Wednesday through today have been … different. I got a job offer early Wednesday. So I have been inventorying and signing papers rather than job searching. Also, my perspective has changed. Before I oscillated between feelings of hopelessness (“I’ll never get a job”) to feelings of doubting optimism (“God has a plan for me eventually“) to unfounded/vague optimism (“It’ll all work out”). Now, there is an end to my joblessness and I feel different.
Now that I have some certainly about the future, I feel better than when I felt like I wasn’t moving forward on anything. I felt like I was stuck in a very small town of five thousand for almost indefinitely. I have lived here since I was four. After going to college in Seattle, which I absolutely loved, I had to return to this town in June 2009. Now, 7 months later, I’m leaving.
Even though I didn’t enjoy living here that much, I am going to miss it. You cannot live someplace very long before forming connections with the community and church. That is true for me and I am the shiest that I know. Any severance hurts even when most of my high school friends have left Burns. ”Parting is such sweet sorrow.”
The future is not completely certain though. This job has many stages. The first is 5 weeks of classroom training, which I have non-employee status and a stipend. There is a chance that I won’t advance to the actual job and have to pay back the stipend. I almost didn’t sign the papers quickly enough when I was waiting for them to answer how large that chance is. Then I got an email that there was one slot left so I signed right away.
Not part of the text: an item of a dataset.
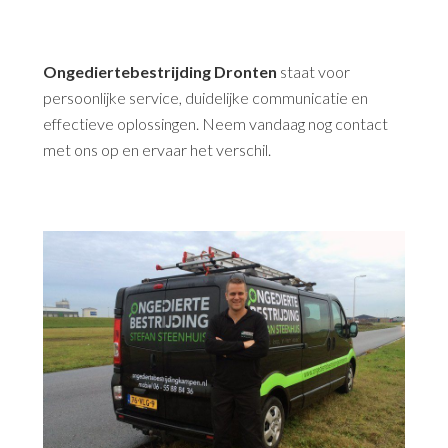
Ongediertebestrijding Dronten
staat voor
persoonlijke service, duidelijke communicatie en
effectieve oplossingen. Neem vandaag nog contact
met ons op en ervaar het verschil.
I am definitely do well in training so that that is not a possibility.
Also, the position is in Pierre, South Dakota. This is quite an adventure estimating relocation costs and the trip itself will be quite an adventure. All of this is new to me, so there is quite the learning curve. I can manage though.
As a Christian, I am supposed to focus on the invisible and eternal, rather than the temporary. I don’t think anyone can do this “focusing” all that well. I have felt hopelessness in other situations including my group software project. I don’t think I cannot stop focusing on the temporary; I am human after all. If I focus on circumstances, then I am prone to oscillations in hopelessness. The platitudes did get me through it though (“keep pushing on. I’m sure God has a plain for you”). This depended on the person saying the platitude though. With some people the same words sounds almost mocking.
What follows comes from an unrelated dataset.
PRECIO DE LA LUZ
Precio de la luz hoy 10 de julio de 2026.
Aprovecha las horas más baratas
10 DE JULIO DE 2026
The last couple weeks, my church has Sunday school on leaning on the promises of God. The last week, the message centered around Psalms 27:13 “I would have despaired unless I had believed that I would see the goodness of the LORD in the land of the living.” Have I despaired? No, but I believe that I was depressed several times during my job search. (Not as much as Freshman year of college but that is a different story.) I do know that my happiness and carefreeness now will evaporate into hopelessness once again sometime if I am still reliant on circumstances. I have slept the last couple nights without waking up in the middle of the night like I usually do, which is probably a coincidence.